Beyond the Storm: Defense Health Network Continues to Prepare Military Treatment Facilities to Restore Care During Crises
Beyond the Storm: Defense Health Network Continues to Prepare Military Treatment Facilities to Restore Care During Crises
FALLS CHURCH, Va. — Natural and man-made disasters can strike with little warning, putting communities and critical infrastructure at risk. When a hurricane batters a coastline, a tornado rips through a community, or a cyberattack takes a critical electronic system offline, the visible damage often takes center stage. Behind the scenes, the military health system moves quickly to restore access to life-saving care.
The Defense Health Network Continental, a regional military medical network of 26 military medical treatment facilities spanning across the United States, actively works with its facilities to develop emergency scenario plans to prepare them for future unexpected crises. Once the network and the facilities finalize their plans, they are tested through a rigorous, continuous series of simulated disaster scenarios throughout the year.
“Our ultimate mission is uninterrupted patient care,” said Maj. Gen. Jeannine M. Ryder, director of Defense Health Network Continental. “By rigorously testing our capabilities and procedures and openly sharing our lessons learned, we ensure our medical professionals remain resilient and our teams stand ready to support the warfighter and their families.”
The Critical Link Between Preparedness and Access to Care
An MTF shutdown does not simply mean a pause in business — it directly interrupts treatment, delays surgeries, and compromises patient safety. In this environment, emergency preparedness is a lifeline to maintaining uninterrupted patient care.
Since 2025, Defense Health Network Continental network and MTF emergency planners have proactively conducted comprehensive exercises to test the Defense Health Agency’s mandates for MTF facilities. While these drills evaluate responses to severe weather, mass casualties, and shelter-in-place scenarios, they also target internal, systemic threats that can instantly cripple a facility’s ability to function.
“These tabletop exercises push our facilities to their breaking point in a controlled environment,” said Christopher Dun, emergency manager for Defense Health Network Continental. “If we find a vulnerability in our continuity of operations, we want to find it during a tabletop, not during a real-world crisis.”
For instance, a January 2026 tabletop exercise focused entirely on a catastrophic failure of a medical instrument sterilizer. A shortage of sterile surgical instruments will force an immediate shutdown of operating rooms. By gaming this scenario, MTF leadership developed actionable continuity of operations plans, such as emergency local resource-sharing and patient-diversion protocols to route and restore surgical care with minimal delay.
A Culture of Continuous Readiness
The success of these exercises relies on a meticulously crafted educational framework. Rather than focusing solely on evaluation, Defense Health Network Continental uses these tabletop events as critical training opportunities.
Prior to an exercise, network planners host preparatory meetings with targeted MTF leadership and subject-matter experts. These sessions educate key MTF staff on threat basics, such as preparing for damaging winds or cyber vulnerabilities, and align facility response strategies with overarching Defense Health Agency policies.
Once an exercise concludes, the learning phase begins. Planners develop comprehensive action items, targeted timelines, and working recovery playbooks, distributing these critical tools across Defense Health Network Continental. These resources are shared with external stakeholders, including the Defense Health Agency's emergency management and planning directorates, while insights are distilled into formal situation reports to keep senior leadership fully informed on network readiness.
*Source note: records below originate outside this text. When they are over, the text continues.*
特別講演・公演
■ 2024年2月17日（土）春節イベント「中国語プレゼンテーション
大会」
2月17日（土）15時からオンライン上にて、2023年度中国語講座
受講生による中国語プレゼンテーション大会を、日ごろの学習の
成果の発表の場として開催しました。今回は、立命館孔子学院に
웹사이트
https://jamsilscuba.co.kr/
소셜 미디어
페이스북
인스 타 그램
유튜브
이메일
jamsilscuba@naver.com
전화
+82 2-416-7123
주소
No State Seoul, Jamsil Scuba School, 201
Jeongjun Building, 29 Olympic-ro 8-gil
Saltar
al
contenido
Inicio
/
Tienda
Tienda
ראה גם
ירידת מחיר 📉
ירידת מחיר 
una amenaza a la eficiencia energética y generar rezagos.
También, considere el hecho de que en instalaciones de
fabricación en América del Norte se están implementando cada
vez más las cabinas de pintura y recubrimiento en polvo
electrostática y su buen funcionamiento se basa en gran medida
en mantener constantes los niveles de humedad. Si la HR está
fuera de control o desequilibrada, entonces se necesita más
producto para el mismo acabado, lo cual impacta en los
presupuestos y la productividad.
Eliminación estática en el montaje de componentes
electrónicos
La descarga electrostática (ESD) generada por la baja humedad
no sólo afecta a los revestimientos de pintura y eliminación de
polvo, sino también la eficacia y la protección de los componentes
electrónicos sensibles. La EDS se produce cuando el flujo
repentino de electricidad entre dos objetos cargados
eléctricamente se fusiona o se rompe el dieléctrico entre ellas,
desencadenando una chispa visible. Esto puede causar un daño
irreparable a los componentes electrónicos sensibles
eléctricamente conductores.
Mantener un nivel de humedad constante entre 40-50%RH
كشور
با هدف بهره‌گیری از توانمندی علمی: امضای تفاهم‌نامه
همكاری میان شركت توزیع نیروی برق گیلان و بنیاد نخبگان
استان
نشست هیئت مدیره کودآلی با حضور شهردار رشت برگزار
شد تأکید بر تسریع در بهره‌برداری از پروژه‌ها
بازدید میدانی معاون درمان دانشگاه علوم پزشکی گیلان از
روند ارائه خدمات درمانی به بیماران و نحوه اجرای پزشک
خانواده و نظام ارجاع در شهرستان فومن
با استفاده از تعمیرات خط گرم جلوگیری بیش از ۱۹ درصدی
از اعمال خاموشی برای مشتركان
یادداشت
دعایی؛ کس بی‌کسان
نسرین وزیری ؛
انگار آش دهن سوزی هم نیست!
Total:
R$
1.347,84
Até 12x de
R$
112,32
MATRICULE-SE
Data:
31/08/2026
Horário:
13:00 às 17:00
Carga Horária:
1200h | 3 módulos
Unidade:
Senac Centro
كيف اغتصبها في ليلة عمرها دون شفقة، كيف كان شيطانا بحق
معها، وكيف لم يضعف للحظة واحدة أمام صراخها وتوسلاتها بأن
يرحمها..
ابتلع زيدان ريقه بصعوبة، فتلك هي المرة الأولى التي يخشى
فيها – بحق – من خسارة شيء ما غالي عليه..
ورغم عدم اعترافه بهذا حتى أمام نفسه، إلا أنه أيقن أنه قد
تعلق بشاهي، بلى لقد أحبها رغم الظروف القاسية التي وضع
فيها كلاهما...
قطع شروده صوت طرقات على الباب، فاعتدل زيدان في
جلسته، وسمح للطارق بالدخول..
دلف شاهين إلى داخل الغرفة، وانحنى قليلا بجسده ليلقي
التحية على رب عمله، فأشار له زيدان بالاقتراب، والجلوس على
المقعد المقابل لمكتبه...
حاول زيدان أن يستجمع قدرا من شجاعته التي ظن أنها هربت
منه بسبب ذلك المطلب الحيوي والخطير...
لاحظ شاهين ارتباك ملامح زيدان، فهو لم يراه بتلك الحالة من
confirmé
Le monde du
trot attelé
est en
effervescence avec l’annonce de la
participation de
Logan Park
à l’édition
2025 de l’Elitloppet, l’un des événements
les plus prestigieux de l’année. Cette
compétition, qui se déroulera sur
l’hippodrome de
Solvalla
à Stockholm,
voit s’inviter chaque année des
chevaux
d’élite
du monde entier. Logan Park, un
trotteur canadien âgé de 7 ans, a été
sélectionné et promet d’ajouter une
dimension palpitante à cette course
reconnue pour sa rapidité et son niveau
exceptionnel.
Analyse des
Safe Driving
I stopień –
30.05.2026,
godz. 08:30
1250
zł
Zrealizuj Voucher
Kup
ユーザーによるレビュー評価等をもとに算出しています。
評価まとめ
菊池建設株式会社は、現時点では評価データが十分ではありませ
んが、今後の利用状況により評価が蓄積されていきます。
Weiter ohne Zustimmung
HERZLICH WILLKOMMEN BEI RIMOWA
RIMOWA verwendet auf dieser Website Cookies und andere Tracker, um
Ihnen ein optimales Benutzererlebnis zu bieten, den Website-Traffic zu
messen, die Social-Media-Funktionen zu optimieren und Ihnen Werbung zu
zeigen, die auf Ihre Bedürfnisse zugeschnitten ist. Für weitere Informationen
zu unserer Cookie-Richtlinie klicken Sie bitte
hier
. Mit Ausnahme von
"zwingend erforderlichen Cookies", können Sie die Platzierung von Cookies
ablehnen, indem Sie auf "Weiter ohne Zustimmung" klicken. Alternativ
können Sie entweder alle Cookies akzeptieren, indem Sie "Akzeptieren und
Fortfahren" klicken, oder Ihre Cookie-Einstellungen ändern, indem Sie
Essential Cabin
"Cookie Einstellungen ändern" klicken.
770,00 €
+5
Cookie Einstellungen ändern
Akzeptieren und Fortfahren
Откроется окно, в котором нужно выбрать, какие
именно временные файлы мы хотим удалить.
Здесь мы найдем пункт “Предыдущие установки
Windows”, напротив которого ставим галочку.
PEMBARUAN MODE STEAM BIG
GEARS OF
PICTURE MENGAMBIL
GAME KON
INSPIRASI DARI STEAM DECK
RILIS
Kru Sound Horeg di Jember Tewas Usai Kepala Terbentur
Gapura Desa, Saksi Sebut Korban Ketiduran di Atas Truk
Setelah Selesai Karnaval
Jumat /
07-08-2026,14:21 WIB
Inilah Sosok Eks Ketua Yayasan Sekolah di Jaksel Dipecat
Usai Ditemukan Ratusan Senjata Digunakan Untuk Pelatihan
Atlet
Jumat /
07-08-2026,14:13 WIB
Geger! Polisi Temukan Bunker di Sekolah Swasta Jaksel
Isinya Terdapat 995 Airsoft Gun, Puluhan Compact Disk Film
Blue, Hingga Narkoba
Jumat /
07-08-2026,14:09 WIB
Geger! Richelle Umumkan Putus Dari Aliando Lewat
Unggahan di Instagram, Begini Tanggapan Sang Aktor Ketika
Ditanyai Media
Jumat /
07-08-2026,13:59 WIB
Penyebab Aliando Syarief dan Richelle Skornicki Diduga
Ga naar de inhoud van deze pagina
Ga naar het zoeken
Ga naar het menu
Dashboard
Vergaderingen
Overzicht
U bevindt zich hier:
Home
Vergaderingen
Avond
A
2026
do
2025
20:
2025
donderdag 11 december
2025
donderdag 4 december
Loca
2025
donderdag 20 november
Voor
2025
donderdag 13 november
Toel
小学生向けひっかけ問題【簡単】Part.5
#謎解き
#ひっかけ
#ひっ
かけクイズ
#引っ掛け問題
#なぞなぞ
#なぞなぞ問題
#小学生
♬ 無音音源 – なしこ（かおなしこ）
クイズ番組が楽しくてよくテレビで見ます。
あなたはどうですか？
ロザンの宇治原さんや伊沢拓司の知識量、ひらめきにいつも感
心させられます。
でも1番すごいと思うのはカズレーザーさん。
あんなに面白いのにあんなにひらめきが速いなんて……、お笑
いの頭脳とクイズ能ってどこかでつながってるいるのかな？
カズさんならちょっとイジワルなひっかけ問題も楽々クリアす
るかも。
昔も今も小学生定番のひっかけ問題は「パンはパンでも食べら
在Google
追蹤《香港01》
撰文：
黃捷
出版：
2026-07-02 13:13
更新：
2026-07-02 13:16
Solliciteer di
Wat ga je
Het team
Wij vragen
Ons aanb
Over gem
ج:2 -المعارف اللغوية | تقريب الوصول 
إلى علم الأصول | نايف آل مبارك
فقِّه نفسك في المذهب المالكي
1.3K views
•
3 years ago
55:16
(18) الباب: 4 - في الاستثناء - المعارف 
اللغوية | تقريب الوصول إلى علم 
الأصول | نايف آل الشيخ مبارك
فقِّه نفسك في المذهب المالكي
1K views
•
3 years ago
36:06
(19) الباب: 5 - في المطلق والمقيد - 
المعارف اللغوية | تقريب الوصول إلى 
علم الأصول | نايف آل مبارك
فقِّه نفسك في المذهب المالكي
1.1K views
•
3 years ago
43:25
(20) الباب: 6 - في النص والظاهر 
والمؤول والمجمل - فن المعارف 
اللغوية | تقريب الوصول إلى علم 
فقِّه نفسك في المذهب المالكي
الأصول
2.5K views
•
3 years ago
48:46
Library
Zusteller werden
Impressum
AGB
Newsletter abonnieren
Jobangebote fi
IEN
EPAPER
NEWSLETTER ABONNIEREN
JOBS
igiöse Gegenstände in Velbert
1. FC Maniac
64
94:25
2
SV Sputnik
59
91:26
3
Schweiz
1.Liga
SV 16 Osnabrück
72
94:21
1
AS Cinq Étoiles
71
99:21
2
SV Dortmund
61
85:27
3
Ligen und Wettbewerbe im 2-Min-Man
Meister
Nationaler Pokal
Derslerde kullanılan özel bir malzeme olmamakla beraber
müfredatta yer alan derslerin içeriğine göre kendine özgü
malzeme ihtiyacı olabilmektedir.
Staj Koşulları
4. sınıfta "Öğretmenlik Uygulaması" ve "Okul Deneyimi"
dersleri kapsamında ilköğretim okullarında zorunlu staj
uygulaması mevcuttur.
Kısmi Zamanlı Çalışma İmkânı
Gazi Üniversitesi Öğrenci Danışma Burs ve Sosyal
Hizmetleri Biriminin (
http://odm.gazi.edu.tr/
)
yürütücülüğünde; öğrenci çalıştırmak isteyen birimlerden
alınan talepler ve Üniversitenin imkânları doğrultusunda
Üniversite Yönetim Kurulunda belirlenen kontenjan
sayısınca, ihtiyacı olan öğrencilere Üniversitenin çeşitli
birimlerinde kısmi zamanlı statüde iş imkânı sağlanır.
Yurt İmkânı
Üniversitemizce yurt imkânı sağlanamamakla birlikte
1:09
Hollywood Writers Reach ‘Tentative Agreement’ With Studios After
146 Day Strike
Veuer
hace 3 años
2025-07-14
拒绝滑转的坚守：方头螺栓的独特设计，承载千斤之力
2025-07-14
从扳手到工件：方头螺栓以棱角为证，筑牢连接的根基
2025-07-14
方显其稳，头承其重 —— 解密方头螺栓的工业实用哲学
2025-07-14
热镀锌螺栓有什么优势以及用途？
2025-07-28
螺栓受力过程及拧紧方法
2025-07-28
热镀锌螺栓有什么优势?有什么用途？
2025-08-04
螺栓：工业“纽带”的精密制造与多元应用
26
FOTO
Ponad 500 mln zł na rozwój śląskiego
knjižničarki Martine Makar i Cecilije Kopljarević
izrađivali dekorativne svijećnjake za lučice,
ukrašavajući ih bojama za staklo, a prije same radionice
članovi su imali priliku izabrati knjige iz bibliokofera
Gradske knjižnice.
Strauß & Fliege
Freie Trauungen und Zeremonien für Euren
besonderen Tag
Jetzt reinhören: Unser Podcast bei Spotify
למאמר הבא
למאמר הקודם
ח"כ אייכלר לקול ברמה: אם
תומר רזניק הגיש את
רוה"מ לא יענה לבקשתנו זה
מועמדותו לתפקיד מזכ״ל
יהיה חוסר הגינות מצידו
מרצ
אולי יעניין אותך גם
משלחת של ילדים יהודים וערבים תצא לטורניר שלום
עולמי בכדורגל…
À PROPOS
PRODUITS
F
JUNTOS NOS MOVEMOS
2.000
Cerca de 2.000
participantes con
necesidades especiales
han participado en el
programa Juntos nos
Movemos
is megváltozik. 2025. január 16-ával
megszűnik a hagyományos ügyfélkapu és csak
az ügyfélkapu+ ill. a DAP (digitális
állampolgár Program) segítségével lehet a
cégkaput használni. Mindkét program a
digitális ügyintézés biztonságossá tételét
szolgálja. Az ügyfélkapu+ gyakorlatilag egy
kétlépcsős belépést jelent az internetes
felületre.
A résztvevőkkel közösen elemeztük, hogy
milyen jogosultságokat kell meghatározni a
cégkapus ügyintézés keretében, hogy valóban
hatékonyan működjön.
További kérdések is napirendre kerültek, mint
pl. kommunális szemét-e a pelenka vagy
The Logistics of Recovery: The Supply Chain Lifeline
Medical emergencies require more than just clinical expertise; they demand coordinated support from every corner of the healthcare system. While clinical staff serve as the face of patient care, administrative teams provide the logistical backbone. To reinforce this vital support, Defense Health Network Continental is expanding its focus on emergency supply chain logistics as a cornerstone of its readiness strategy.
“When a crisis hits, our community relies on us to serve as a safe haven,” said Col. Saunya Bright, director of the 366th Medical Group at Mountain Home Air Force Base, Idaho. “Practicing the logistics of recovery means we spend less time reacting to the disaster and more time rapidly restoring access to life-saving care for our patients.”
By practicing rapid execution of emergency logistics, MTF facilities ensure they can legally and swiftly acquire the tools necessary to reopen their doors.
Building a Resilient Network
The Defense Health Network Continental emergency management exercise tabletop program aims for more than a perfect score on a simulated test. Instead, planners use it to build institutional muscle memory and robust multi-disciplinary teamwork.
Whether facing a catastrophic hurricane, an unforeseen software collapse, or an emergent facility repair, military treatment facility staff must maintain and quickly restore access to healthcare. Through rigorous planning, collaborative problem-solving, and a commitment to shared learning, MTFs ensure they remain a reliable care center, no matter the crisis.
“The collaboration among MTFs on emergency management issues demonstrates the focus the network is taking to ensure beneficiaries and servicemembers received their healthcare after a natural disaster,” said Ryder.